TASK BRIEF - The answer should reproduce every entry exactly and contain no images.

■ ■ ■

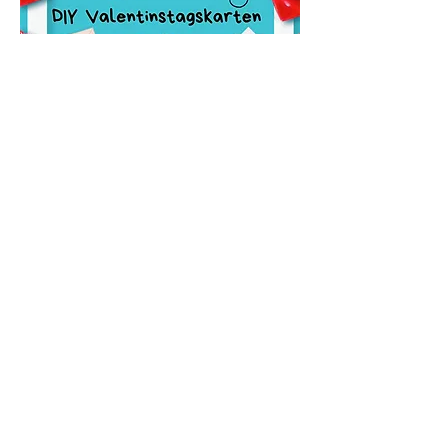
Diese Veranstaltung teilen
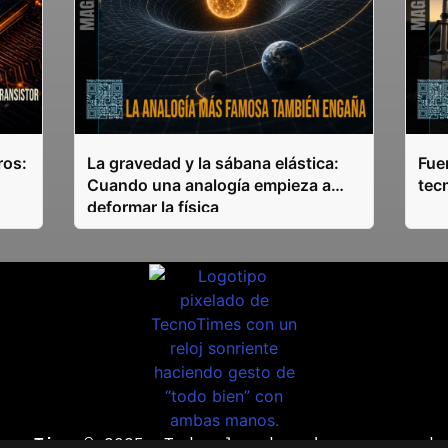
ros:
La gravedad y la sábana elástica:
Fuen
Cuando una analogía empieza a
tec
deformar la física
ecnoTimes®
2025. Todos los derechos reservado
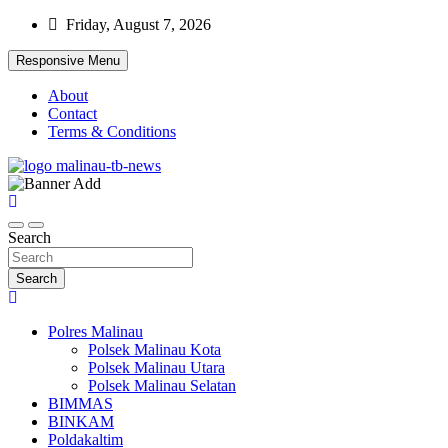
Skip
Friday, August 7, 2026
to
content
Responsive Menu
About
Contact
Terms & Conditions
Beranda Warta Bhayangkara
Pelangiresmalinau.com
Search
Search
Polres Malinau
Polsek Malinau Kota
Polsek Malinau Utara
Polsek Malinau Selatan
BIMMAS
BINKAM
Poldakaltim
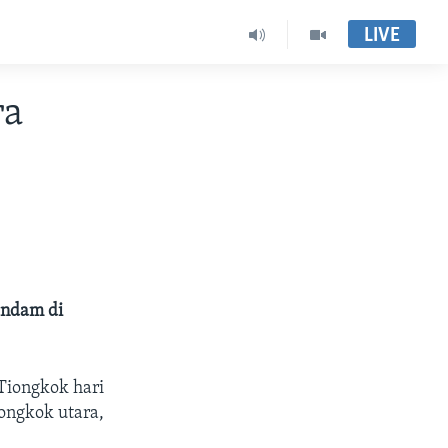
LIVE
ra
endam di
Tiongkok hari
ongkok utara,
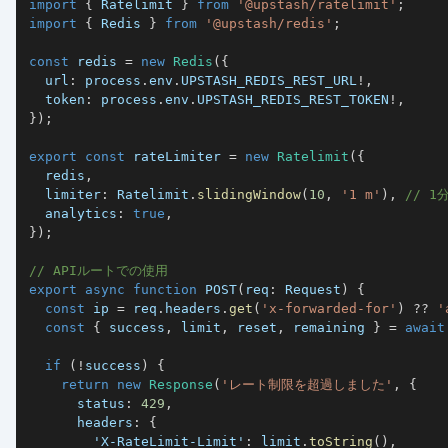
import
{
 Ratelimit 
}
from
'@upstash/ratelimit'
;
import
{
 Redis 
}
from
'@upstash/redis'
;
const
 redis 
=
new
Redis
(
{
  url
:
 process
.
env
.
UPSTASH_REDIS_REST_URL
!
,
  token
:
 process
.
env
.
UPSTASH_REDIS_REST_TOKEN
!
,
}
)
;
export
const
 rateLimiter 
=
new
Ratelimit
(
{
  redis
,
  limiter
:
 Ratelimit
.
slidingWindow
(
10
,
'1 m'
)
,
// 
  analytics
:
true
,
}
)
;
// APIルートでの使用
export
async
function
POST
(
req
:
 Request
)
{
const
 ip 
=
 req
.
headers
.
get
(
'x-forwarded-for'
)
??
'
const
{
 success
,
 limit
,
 reset
,
 remaining 
}
=
await
if
(
!
success
)
{
return
new
Response
(
'レート制限を超過しました'
,
{
      status
:
429
,
      headers
:
{
'X-RateLimit-Limit'
:
 limit
.
toString
(
)
,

■ ■ ■

THE COMPLETED TASK -
Diese Veranstaltung teilen
ros:
La gravedad y la sábana elástica:
Fuen
Cuando una analogía empieza a
tec
deformar la física
ecnoTimes®
2025. Todos los derechos reservado
Skip
Friday, August 7, 2026
to
content
Responsive Menu
About
Contact
Terms & Conditions
Beranda Warta Bhayangkara
Pelangiresmalinau.com
Search
Search
Polres Malinau
Polsek Malinau Kota
Polsek Malinau Utara
Polsek Malinau Selatan
BIMMAS
BINKAM
Poldakaltim
LIVE
ra
endam di
Tiongkok hari
ongkok utara,
import
{
 Ratelimit 
}
from
'@upstash/ratelimit'
;
import
{
 Redis 
}
from
'@upstash/redis'
;
const
 redis 
=
new
Redis
(
{
  url
:
 process
.
env
.
UPSTASH_REDIS_REST_URL
!
,
  token
:
 process
.
env
.
UPSTASH_REDIS_REST_TOKEN
!
,
}
)
;
export
const
 rateLimiter 
=
new
Ratelimit
(
{
  redis
,
  limiter
:
 Ratelimit
.
slidingWindow
(
10
,
'1 m'
)
,
// 
  analytics
:
true
,
}
)
;
// APIルートでの使用
export
async
function
POST
(
req
:
 Request
)
{
const
 ip 
=
 req
.
headers
.
get
(
'x-forwarded-for'
)
??
'
const
{
 success
,
 limit
,
 reset
,
 remaining 
}
=
await
if
(
!
success
)
{
return
new
Response
(
'レート制限を超過しました'
,
{
      status
:
429
,
      headers
:
{
'X-RateLimit-Limit'
:
 limit
.
toString
(
)
,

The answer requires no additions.